On Thursday, Oregon recorded 1,122 new confirmed or presumptive cases of COVID-19, the first time it had surpassed 1,000 cases. The total number of confirmed cases since the start of the pandemic is nearly 54,000. The death toll is 746.
NEW ORLEANS -- The number of new, confirmed COVID-19 cases in Louisiana jumped by nearly 3,000 in the latest daily figures released by the state health department.
Friday’s figures show the state with a total of 194,685 confirmed cases, compared to 191,889 confirmed cases Thursday. The death toll related to the new coronavirus climbed by 24 to 6,121. More than 176,000 people have recovered.
The latest state health department figures also show hospitalizations have edged back up statewide — hitting 684 after dipping to 676 a day earlier. Hospitalizations, a key figure used in determining what restrictions on gatherings are needed, remain well below the peaks they hit earlier this year — close to 2,000 during a spring outbreak and around 1,600 in late summer.
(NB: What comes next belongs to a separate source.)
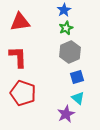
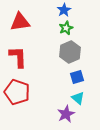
red pentagon: moved 6 px left, 1 px up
But they have trended gradually upward since early fall.
New Orleans officials have expressed worries about a growing number of cases after recently easing some of the toughest restrictions in the state.
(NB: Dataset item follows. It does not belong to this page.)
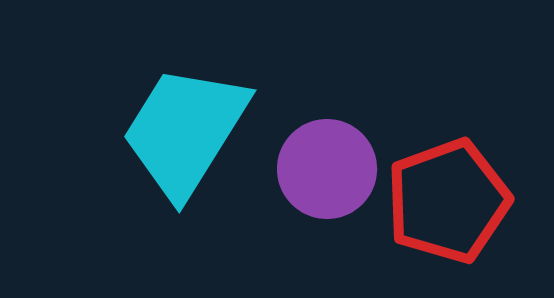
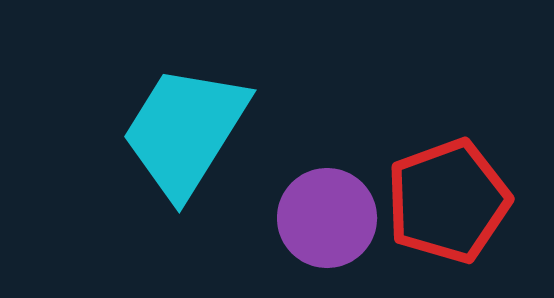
purple circle: moved 49 px down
In Baton Rouge, news outlets reported Friday that Mayor Sharon Weston Broome says she’s concerned about the local economy and hospital capacity because the positivity rate in East Baton Rouge Parish has hit 5%.
BOSTON — Massachusetts is planning to open a field hospital in Worcester to prepare for a possible overflow of COVID-19 patients as the disease continues to surge again in the state.
The facility will be located at the DCU Center in Worcester and will include 240 beds. It should be ready to take in patients as early as the first week of December. The partner for the site will be the University of Massachusetts Memorial Medical Center.
The announcement comes as the state has begun recording more than 2,000 newly confirmed cases daily of the disease caused by the coronavirus.
During the initial spike of the virus in the spring, the state opened five field hospitals across Massachusetts.